Das Landratsamt Zwickau und das seltsame Rechtsverständnis der Landrats Dr. Scheurer.


Das bundesdeutsche Rechtssystem hat ja nun mal - bekannter Maßen - seine Lücken, Untiefen und Tücken. Da kann so mancher Unkundige, juristische Laie oder Billig - und Gerechtdenkende, sich an die platte Stirn fassen und fragen: " Wo ist hier die Gerechtigkeit? "

Was muss sich nicht alles ein Durchschnittsbürger von den drei Säulen des demokratischen Staates gefallen lassen, wenn er in deren Verwaltungsmühlen gerät? Viel! Oft zu viel! Meistens mehr als zu viel!

Die Erfahrung mit den Behörden, die häufig ihre eigenen Vorschriften nicht kennen ( oder warum ist jeder dritte Renten - und jeder zweite Steuerbescheid sachlich unrichtig ? ) sowie deren - mehr als arrogant - auftretenden Mitarbeitern, dürften Regalwände an Büchern füllen. Häufig sind es jedoch Romane, Sci-Fi - Geschichten und Märchen aus Tausend und einer Nacht, die den Stoff, aus dem die Albträume sind, hergeben.




Einen solchen Albtraum erlebte eine Mitbürgerin im sächsischen Städtchen Kirchberg, die dort eine kleine Buchhandlung betreibt. Die Geschäftsinhaberin Evelyn N. erhielt im Juli 2012 - wohl kurz vor den Sommerferien - von dem Schulleiter des Kirchberger Gymnasiums den schriftlichen Auftrag, ca. 5.000 Arbeitshefte für die dortigen Schüler und Schülerinnen bei den Fachverlagen zu ordern. Zunächst sah es so aus, als sein dieses ein reiner, ja so gar üblicher Routineauftrag, denn Evelyn N. beliefert seit Jahren jenes örtliche Gymnasium mit Materialien.
Was sie nicht ahnte und auch nicht unbedingt wissen konnte, war, dass sich die Rechtslage hinsichtlich der Bezahlung dieses Arbeitshefte mittlerweile entscheidend geändert hat.

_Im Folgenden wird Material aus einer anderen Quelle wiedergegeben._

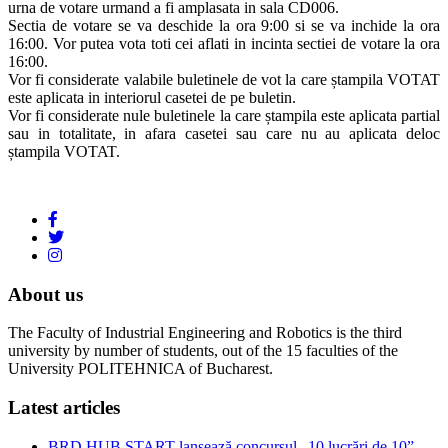
urna de votare urmand a fi amplasata in sala CD006.
Sectia de votare se va deschide la ora 9:00 si se va inchide la ora
16:00. Vor putea vota toti cei aflati in incinta sectiei de votare la ora
16:00.
Vor fi considerate valabile buletinele de vot la care ștampila VOTAT
este aplicata in interiorul casetei de pe buletin.
Vor fi considerate nule buletinele la care ștampila este aplicata partial
sau in totalitate, in afara casetei sau care nu au aplicata deloc
ștampila VOTAT.
About us
The Faculty of Industrial Engineering and Robotics is the third
university by number of students, out of the 15 faculties of the
University POLITEHNICA of Bucharest.
Latest articles
BRD HUB START lansează concursul „10 lucrări de 10”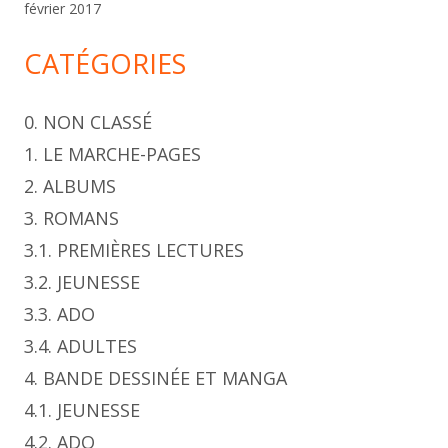
février 2017
CATÉGORIES
0. NON CLASSÉ
1. LE MARCHE-PAGES
2. ALBUMS
3. ROMANS
3.1. PREMIÈRES LECTURES
3.2. JEUNESSE
3.3. ADO
3.4. ADULTES
4. BANDE DESSINÉE ET MANGA
4.1. JEUNESSE
4.2. ADO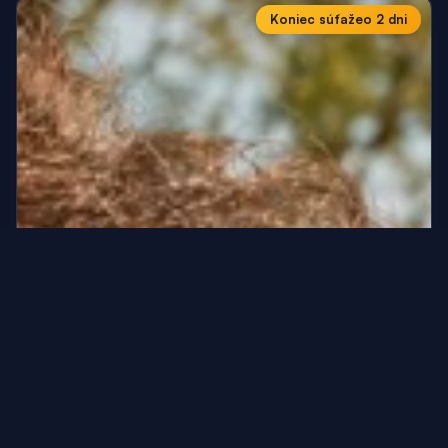
Koniec súťaže
o 2 dni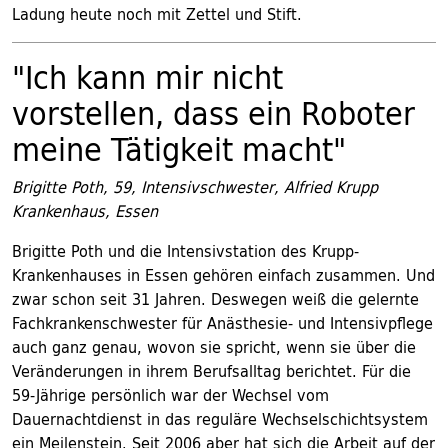
Ladung heute noch mit Zettel und Stift.
"Ich kann mir nicht
vorstellen, dass ein Roboter
meine Tätigkeit macht"
Brigitte Poth, 59, Intensivschwester, Alfried Krupp
Krankenhaus, Essen
Brigitte Poth und die Intensivstation des Krupp-
Krankenhauses in Essen gehören einfach zusammen. Und
zwar schon seit 31 Jahren. Deswegen weiß die gelernte
Fachkrankenschwester für Anästhesie- und Intensivpflege
auch ganz genau, wovon sie spricht, wenn sie über die
Veränderungen in ihrem Berufsalltag berichtet. Für die
59-Jährige persönlich war der Wechsel vom
Dauernachtdienst in das reguläre Wechselschichtsystem
ein Meilenstein. Seit 2006 aber hat sich die Arbeit auf der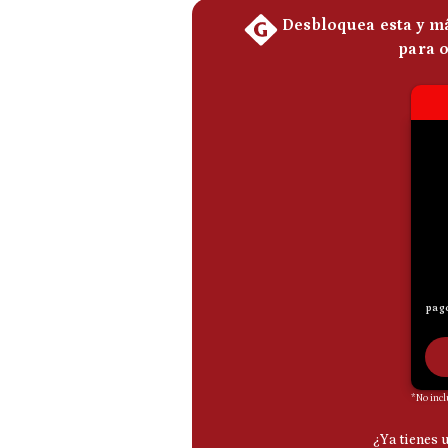
De
Cookies
Preguntas
Frecuentes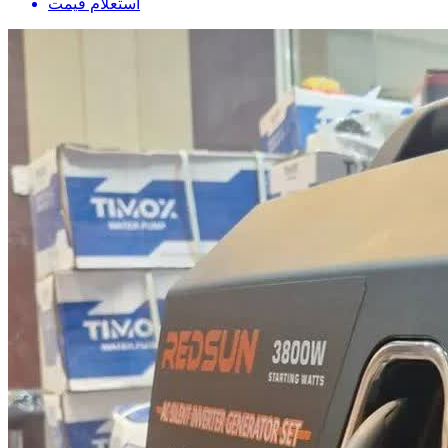
استعلام قیمت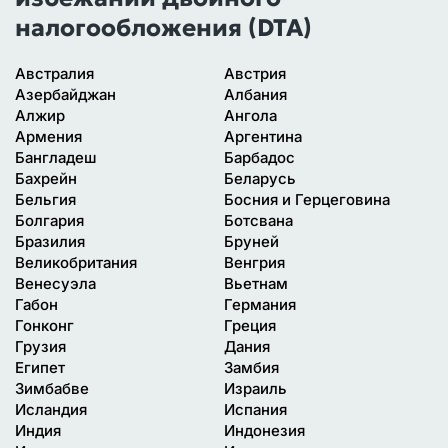
налогообложения (DTA)
Австралия
Австрия
Азербайджан
Албания
Алжир
Ангола
Армения
Аргентина
Бангладеш
Барбадос
Бахрейн
Беларусь
Бельгия
Босния и Герцеговина
Болгария
Ботсвана
Бразилия
Бруней
Великобритания
Венгрия
Венесуэла
Вьетнам
Габон
Германия
Гонконг
Греция
Грузия
Дания
Египет
Замбия
Зимбабве
Израиль
Исландия
Испания
Индия
Индонезия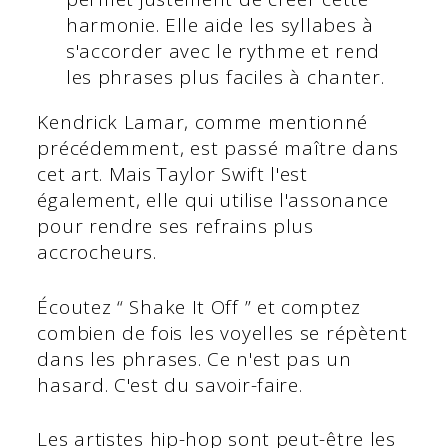
harmonie. Elle aide les syllabes à
s'accorder avec le rythme et rend
les phrases plus faciles à chanter.
Kendrick Lamar, comme mentionné
précédemment, est passé maître dans
cet art. Mais Taylor Swift l'est
également, elle qui utilise l'assonance
pour rendre ses refrains plus
accrocheurs.
Écoutez “ Shake It Off ” et comptez
combien de fois les voyelles se répètent
dans les phrases. Ce n'est pas un
hasard. C'est du savoir-faire.
Les artistes hip-hop sont peut-être les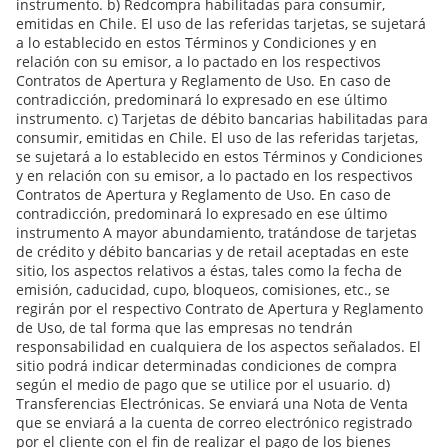
instrumento. b) Redcompra habilitadas para consumir,
emitidas en Chile. El uso de las referidas tarjetas, se sujetará
a lo establecido en estos Términos y Condiciones y en
relación con su emisor, a lo pactado en los respectivos
Contratos de Apertura y Reglamento de Uso. En caso de
contradicción, predominará lo expresado en ese último
instrumento. c) Tarjetas de débito bancarias habilitadas para
consumir, emitidas en Chile. El uso de las referidas tarjetas,
se sujetará a lo establecido en estos Términos y Condiciones
y en relación con su emisor, a lo pactado en los respectivos
Contratos de Apertura y Reglamento de Uso. En caso de
contradicción, predominará lo expresado en ese último
instrumento A mayor abundamiento, tratándose de tarjetas
de crédito y débito bancarias y de retail aceptadas en este
sitio, los aspectos relativos a éstas, tales como la fecha de
emisión, caducidad, cupo, bloqueos, comisiones, etc., se
regirán por el respectivo Contrato de Apertura y Reglamento
de Uso, de tal forma que las empresas no tendrán
responsabilidad en cualquiera de los aspectos señalados. El
sitio podrá indicar determinadas condiciones de compra
según el medio de pago que se utilice por el usuario. d)
Transferencias Electrónicas. Se enviará una Nota de Venta
que se enviará a la cuenta de correo electrónico registrado
por el cliente con el fin de realizar el pago de los bienes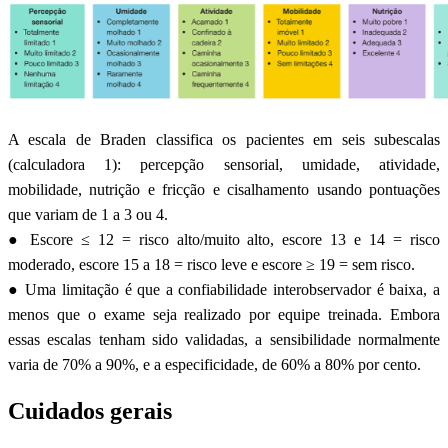
A escala de Braden classifica os pacientes em seis subescalas
(calculadora 1): percepção sensorial, umidade, atividade,
mobilidade, nutrição e fricção e cisalhamento usando pontuações
que variam de 1 a 3 ou 4.
● Escore ≤ 12 = risco alto/muito alto, escore 13 e 14 = risco
moderado, escore 15 a 18 = risco leve e escore ≥ 19 = sem risco.
● Uma limitação é que a confiabilidade interobservador é baixa, a
menos que o exame seja realizado por equipe treinada. Embora
essas escalas tenham sido validadas, a sensibilidade normalmente
varia de 70% a 90%, e a especificidade, de 60% a 80% por cento.
Cuidados gerais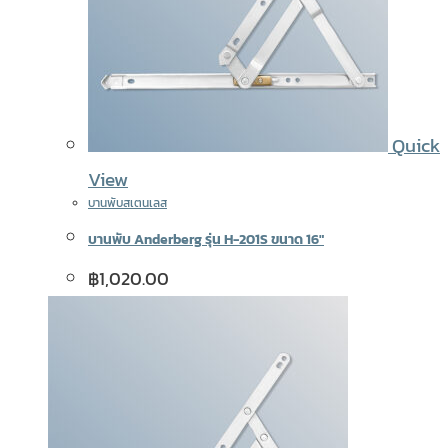
Quick
View
บานพับสเตนเลส
บานพับ Anderberg รุ่น H-201S ขนาด 16″
฿
1,020.00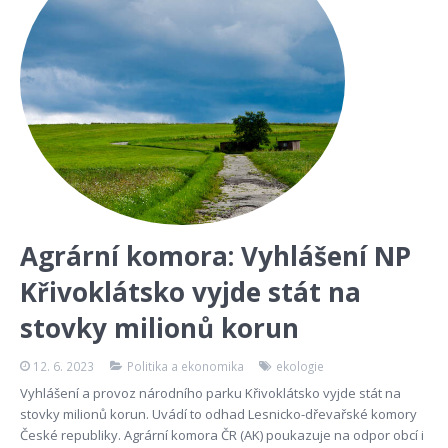
Agrární komora: Vyhlášení NP
Křivoklátsko vyjde stát na
stovky milionů korun
12. 6. 2023
Politika a ekonomika
ekologie
Vyhlášení a provoz národního parku Křivoklátsko vyjde stát na
stovky milionů korun. Uvádí to odhad Lesnicko-dřevařské komory
České republiky. Agrární komora ČR (AK) poukazuje na odpor obcí i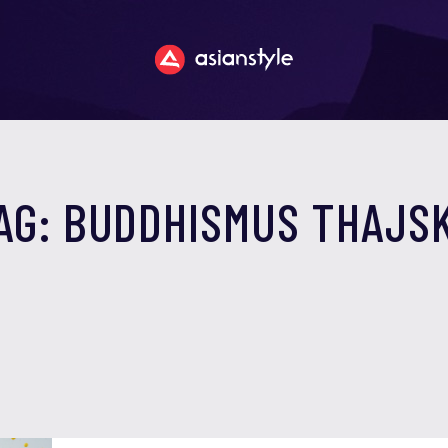
AG: BUDDHISMUS THAJS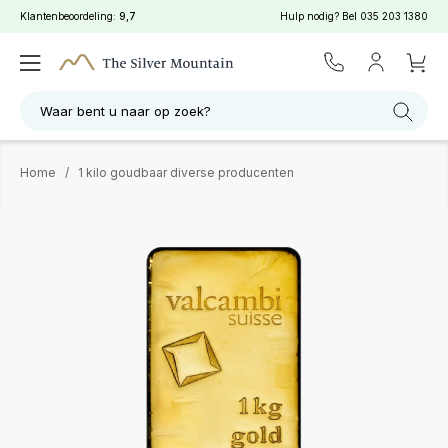
Klantenbeoordeling:
9,7
Hulp nodig? Bel
035 203 1380
Waar bent u naar op zoek?
Home
/
1 kilo goudbaar diverse producenten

Waren es zuvor die Eltern bzw. die Erziehungsberechtigten der Schülerinnen und Schüler, die für die Kosten der Hefte aufzukommen hatten, so galt diese Regelung für das neue Schuljahr nicht mehr. So ließen die Schulen über die jeweiligen Klassenlehrer die Geldbeträge für die Arbeitsmaterialien einsammeln. Hiernach wurde die von Frau N. in Rechnung gestellten Hefte bezahlt.
Dieses Prozedere ist seit dem Grundsatzurteil ( 2 A 520 /11 ) vom 14.04. 2012  Oberverwaltungsgerichts Bautzen nun obsolet geworden, denn ab 2012 - so das OVG - ist im Freistaat Sachsen - zumindest partiell - von der in dem Sächsischen Schulgesetz auf Grundlage des Artikel 102 Absatz 4 Satz 1 der Sächsischen Verfassung von einer Lernmittelfreiheit auszugehen.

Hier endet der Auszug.